D2.5 "Starting From Scratch" - the Recipe for An Effective STD ELR Framework in Virginia

Thursday, March 15, 2012
Jeff Stover, MPH, Jennifer Bissette, BS, Merylyn Huitz, BA, Kristen Kreisel, PhD and Raid Mohaidat, MS, Division of Disease Prevention - Health Informatics & Integrated Surveillance Systems, Virginia Department of Health, Richmond, VA

Background:  Electronic laboratory records (ELR) are paramount to the future of STD surveillance.  The advent of Meaningful Use (MU) incentives for healthcare providers also provides public health with enhanced data collection opportunities.  However, the lack of sufficient informatics infrastructure within STD programs presents formidable challenges, especially for programs lacking an electronic medical record system.
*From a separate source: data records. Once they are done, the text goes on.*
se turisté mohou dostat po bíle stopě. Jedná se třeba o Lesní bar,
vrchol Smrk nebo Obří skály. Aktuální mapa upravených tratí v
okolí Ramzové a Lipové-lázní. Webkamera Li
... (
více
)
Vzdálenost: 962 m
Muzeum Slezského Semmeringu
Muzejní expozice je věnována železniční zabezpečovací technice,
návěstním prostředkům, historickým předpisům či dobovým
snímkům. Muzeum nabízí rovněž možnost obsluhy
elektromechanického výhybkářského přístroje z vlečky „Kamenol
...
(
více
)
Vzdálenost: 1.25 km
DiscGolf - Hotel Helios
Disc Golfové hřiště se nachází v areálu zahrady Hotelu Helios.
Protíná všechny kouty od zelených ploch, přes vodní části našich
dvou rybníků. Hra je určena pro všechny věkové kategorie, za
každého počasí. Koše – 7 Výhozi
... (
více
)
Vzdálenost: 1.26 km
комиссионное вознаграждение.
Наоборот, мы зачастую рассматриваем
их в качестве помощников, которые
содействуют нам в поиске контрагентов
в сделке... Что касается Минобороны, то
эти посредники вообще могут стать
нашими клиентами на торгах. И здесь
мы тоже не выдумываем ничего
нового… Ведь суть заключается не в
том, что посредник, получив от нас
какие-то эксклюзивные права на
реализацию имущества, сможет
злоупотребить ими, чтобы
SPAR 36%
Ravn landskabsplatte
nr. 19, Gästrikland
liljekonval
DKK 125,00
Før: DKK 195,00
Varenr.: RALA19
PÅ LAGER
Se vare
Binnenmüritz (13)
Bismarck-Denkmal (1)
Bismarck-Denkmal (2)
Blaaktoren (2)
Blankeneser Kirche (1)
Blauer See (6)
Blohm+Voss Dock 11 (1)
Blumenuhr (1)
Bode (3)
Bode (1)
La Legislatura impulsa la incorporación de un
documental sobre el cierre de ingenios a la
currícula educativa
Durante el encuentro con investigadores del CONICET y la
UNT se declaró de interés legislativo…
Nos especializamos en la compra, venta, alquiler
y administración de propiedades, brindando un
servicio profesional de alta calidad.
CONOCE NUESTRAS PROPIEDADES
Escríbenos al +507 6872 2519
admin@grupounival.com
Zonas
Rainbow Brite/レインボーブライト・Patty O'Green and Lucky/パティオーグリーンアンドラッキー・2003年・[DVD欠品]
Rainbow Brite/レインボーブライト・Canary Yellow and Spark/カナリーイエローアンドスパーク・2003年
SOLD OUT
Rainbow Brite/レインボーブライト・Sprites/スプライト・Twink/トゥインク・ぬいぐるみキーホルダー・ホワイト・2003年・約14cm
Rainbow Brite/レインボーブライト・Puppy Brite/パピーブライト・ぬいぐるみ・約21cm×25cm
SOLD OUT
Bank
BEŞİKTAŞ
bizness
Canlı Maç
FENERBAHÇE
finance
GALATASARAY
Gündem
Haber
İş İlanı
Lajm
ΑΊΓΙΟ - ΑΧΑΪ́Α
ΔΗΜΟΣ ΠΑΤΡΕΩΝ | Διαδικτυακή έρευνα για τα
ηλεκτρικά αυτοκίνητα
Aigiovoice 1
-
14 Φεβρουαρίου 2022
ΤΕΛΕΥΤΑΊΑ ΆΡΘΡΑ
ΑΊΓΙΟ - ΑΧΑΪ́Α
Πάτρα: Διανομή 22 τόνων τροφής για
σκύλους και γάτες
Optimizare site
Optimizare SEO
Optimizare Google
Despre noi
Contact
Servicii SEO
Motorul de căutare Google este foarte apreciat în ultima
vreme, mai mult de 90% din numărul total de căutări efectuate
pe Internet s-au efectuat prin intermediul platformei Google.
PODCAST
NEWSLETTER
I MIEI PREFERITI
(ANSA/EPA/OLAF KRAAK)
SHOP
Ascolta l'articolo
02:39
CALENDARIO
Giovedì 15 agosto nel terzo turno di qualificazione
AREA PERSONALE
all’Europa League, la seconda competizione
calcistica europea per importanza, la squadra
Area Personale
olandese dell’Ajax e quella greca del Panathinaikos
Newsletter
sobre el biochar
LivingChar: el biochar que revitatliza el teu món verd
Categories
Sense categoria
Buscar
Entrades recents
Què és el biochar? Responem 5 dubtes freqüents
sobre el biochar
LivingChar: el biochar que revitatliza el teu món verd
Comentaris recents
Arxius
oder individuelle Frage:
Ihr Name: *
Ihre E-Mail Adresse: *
Objectives:  This abstract describes efforts from Virginia’s STD program to develop an effective ELR infrastructure. Existing integrated operations, new collaborations and validation activities are described that form the basis for ongoing STD ELR infrastructure development.
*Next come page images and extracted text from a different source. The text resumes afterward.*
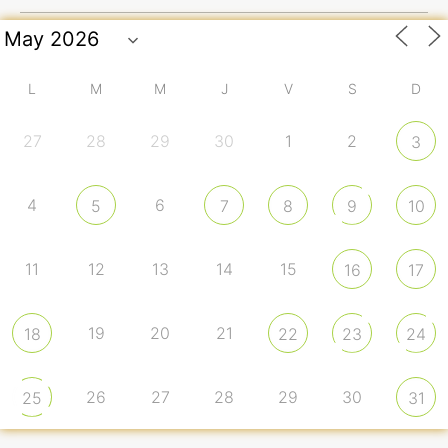
L
M
M
J
V
S
D
27
28
29
30
1
2
3
4
6
5
7
8
9
10
11
12
13
14
15
16
17
19
20
21
18
22
23
24
26
27
28
29
30
25
31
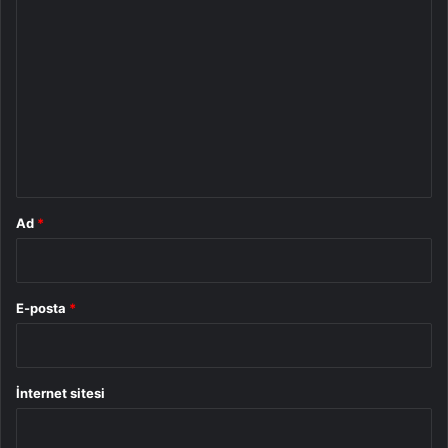
Y
o
r
u
m
*
Ad
*
E-posta
*
İnternet sitesi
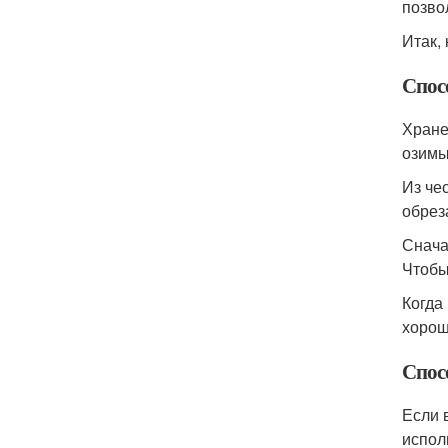
позво
Итак,
Спосо
Хране
озим
Из чес
обрез
Снача
Чтобы
Когда
хорош
Спос
Если 
испол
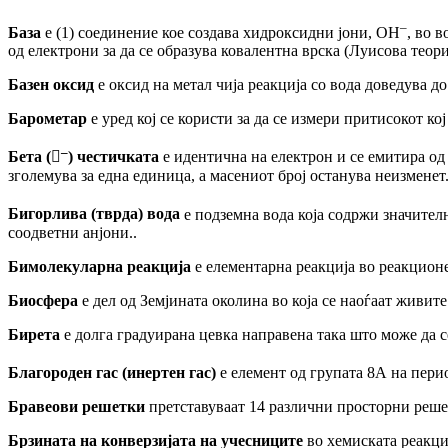
–
База
е (1) соединение кое создава хидроксидни јони, ОН
,
во во
од електрони за да се образува ковалентна врска (Луисова теори
Базен оксид
е оксид на метал чија реакција со вода доведува до
Барометар
е уред кој се користи
за
да се
из
мери притисокот
ко
–
Бета (
) честичк
ата
е идентична на електрон и се емитира од
зголемува за една единица, а масениот број останува неизменет
Бигорлива (тврда) вода
е подземна вода која содржи значител
соодветни анјони..
Би
молекуларна реакција
е елементарна реакција во реакционе
Биосфера
е дел од Земјината околина во која се наоѓаат живит
Бирета
е долга градуирана цевка направена
така
што мож
е
да 
Благороден гас (инертен гас)
е елемент од групата 8А на пери
Бравеови
решетки
претставуваат 14 различни
просторни
реше
Брзината на конверзијата на учесниците
во хемиската реакциј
Project Description:  Virginia has an integrated division inclusive of STD/HIV programs, including a unit called Health Informatics & Integrated Surveillance Systems (HIISS) that provides cross-programmatic epidemiologic and data support.  Since 12/2008, HIISS has worked with Virginia’s NEDSS staff on incoming, parsed HL7 messages that are subsequently stored via SQL server.  Unlike NEDSS, STD/HIV surveillance systems lack built-in capacity for ELR review.   Hence, HIISS required an interface for manual ELR validation.  Non-STD federal funding has also been solicited to assist with ELR infrastructure and validation.  Participation in Informatics/MU/laboratory workgroups and engagement with the department’s IT office has been encouraged. 
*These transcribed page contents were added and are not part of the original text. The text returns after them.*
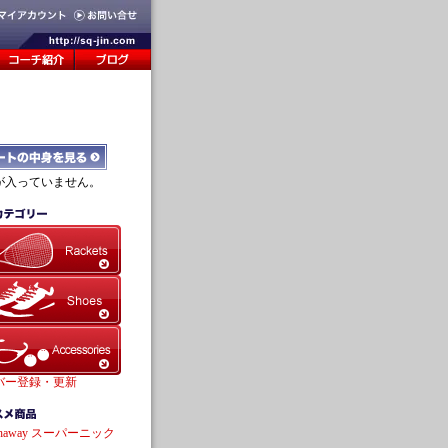
が入っていません。
バー登録・更新
shaway スーパーニック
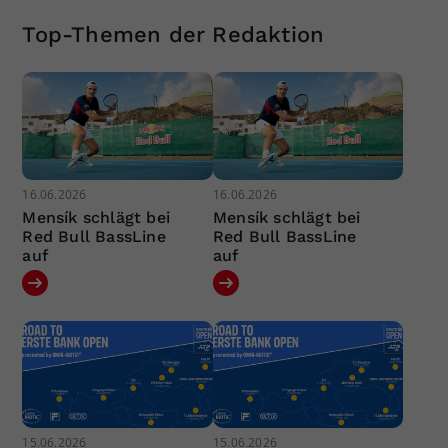
Top-Themen der Redaktion
16.06.2026
16.06.2026
Mensík schlägt bei
Mensík schlägt bei
Red Bull BassLine
Red Bull BassLine
auf
auf
15.06.2026
15.06.2026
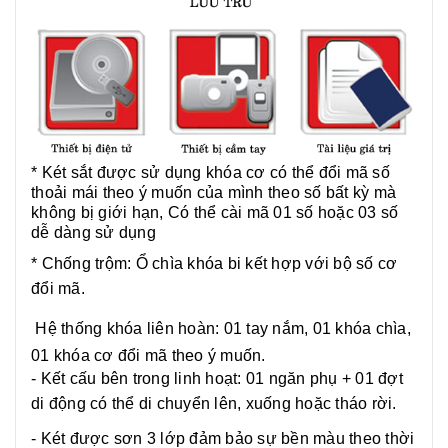
* Két sắt được sử dụng khóa cơ có thể đổi mã số
thoải mái theo ý muốn của mình theo số bất kỳ mà
không bị giới hạn, Có thể cài mã 01 số hoặc 03 số
dễ dàng sử dụng
* Chống trộm: Ổ chìa khóa bi kết hợp với bộ số cơ
đổi mã.
Hệ thống khóa liên hoàn: 01 tay nắm, 01 khóa chìa,
01 khóa cơ đổi mã theo ý muốn.
- Kết cấu bên trong linh hoạt: 01 ngăn phụ + 01 đợt
di động có thể di chuyển lên, xuống hoặc tháo rời.
- Két được sơn 3 lớp đảm bảo sự bền màu theo thời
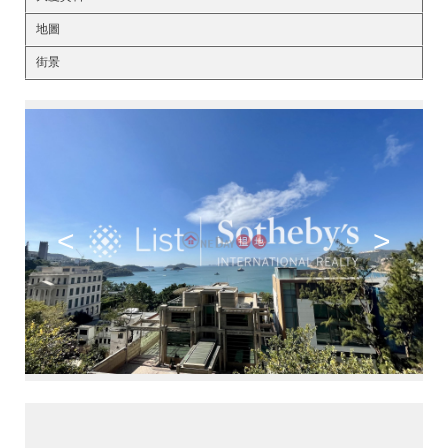
地圖
街景
<
>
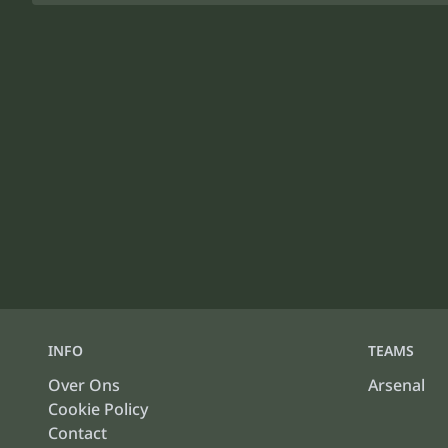
INFO
TEAMS
Over Ons
Arsenal
Cookie Policy
Contact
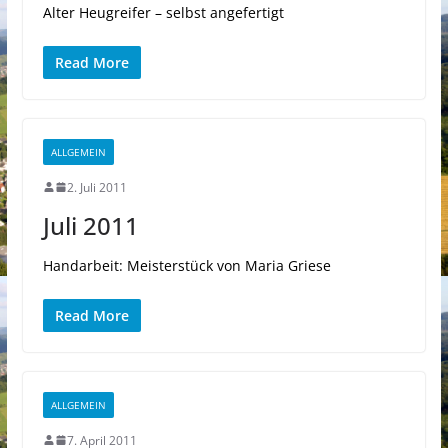
Alter Heugreifer – selbst angefertigt
Read More
ALLGEMEIN
2. Juli 2011
Juli 2011
Handarbeit: Meisterstück von Maria Griese
Read More
ALLGEMEIN
7. April 2011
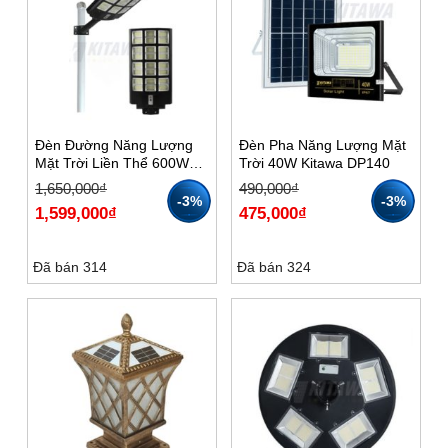
Đèn Đường Năng Lượng
Đèn Pha Năng Lượng Mặt
Mặt Trời Liền Thể 600W
Trời 40W Kitawa DP140
KITAWA LT12600
Giá
Giá
Giá
Giá
1,650,000
₫
490,000
₫
gốc
hiện
gốc
hiện
-3%
-3%
1,599,000
₫
475,000
₫
là:
tại
là:
tại
1,650,000₫.
là:
490,000₫.
là:
1,599,000₫.
475,000₫.
Đã bán 314
Đã bán 324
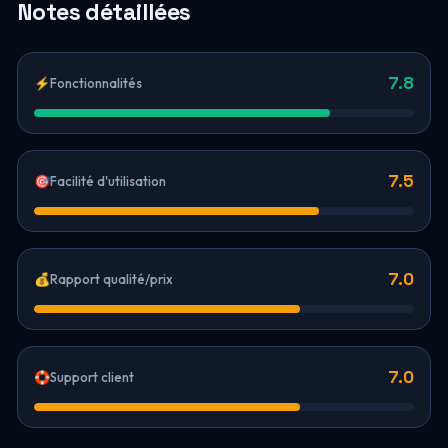
Notes détaillées
7.8
⚡
Fonctionnalités
7.5
🎯
Facilité d'utilisation
7.0
💰
Rapport qualité/prix
7.0
🛟
Support client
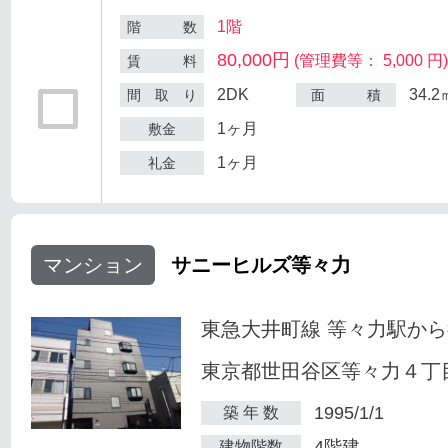
1階
階 数
80,000円
(管理費等： 5,000 円
賃 料
2DK
34.2
間 取 り
面 積
1ヶ月
敷金
1ヶ月
礼金
マンション
サニーヒルズ等々力
東急大井町線 等々力駅から
東京都世田谷区等々力４丁目
1995/1/1
築 年 数
4階建
建物階数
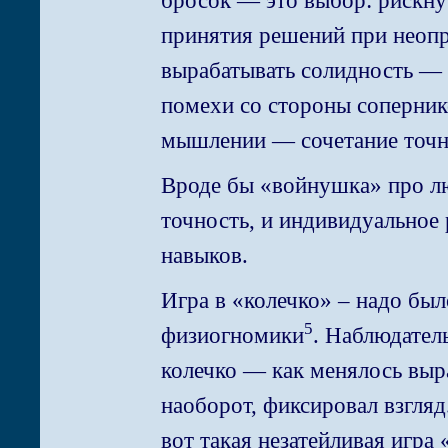
бросок — это выбор: рискнут
принятия решений при неопр
вырабатывать солидность — н
помехи со стороны соперник
мышлении — сочетание точно
Вроде бы «войнушка» про лю
точность, и индивидуальное 
навыков.
Игра в «колечко» – надо был
5
физиогномики
.
Наблюдатель
колечко — как менялось выра
наоборот, фиксировал взгля
вот такая незатейливая игра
Findings:  Since 9/2010, HIISS has received $565,186 in HIV ELR funds, hired one full-time informaticist and nine contractors using various program funding (6 validators, 1 HL7 and 2 SQL contractors), validated approximately  4,100 STD and 5,900 HIV ELRs, provided laboratory feedback, collaboratively purchased 19 licenses of commercial ELR software, assessed ELR parsing issues and received ELR training. 

Conclusions:  Informatics collaboration and integration can provide scarce resources that strengthen STD ELR infrastructure and improve cross-programmatic understanding.  ELR validation is a necessity for ensuring data quality.

Implications for Programs, Policy, and Research:  STD programs must establish validation procedures before ELR importation to ensure data quality.  Collaborating with other public health programs can create mutually beneficial funding streams and bi-directional understanding of infrastructure requirements and expertise.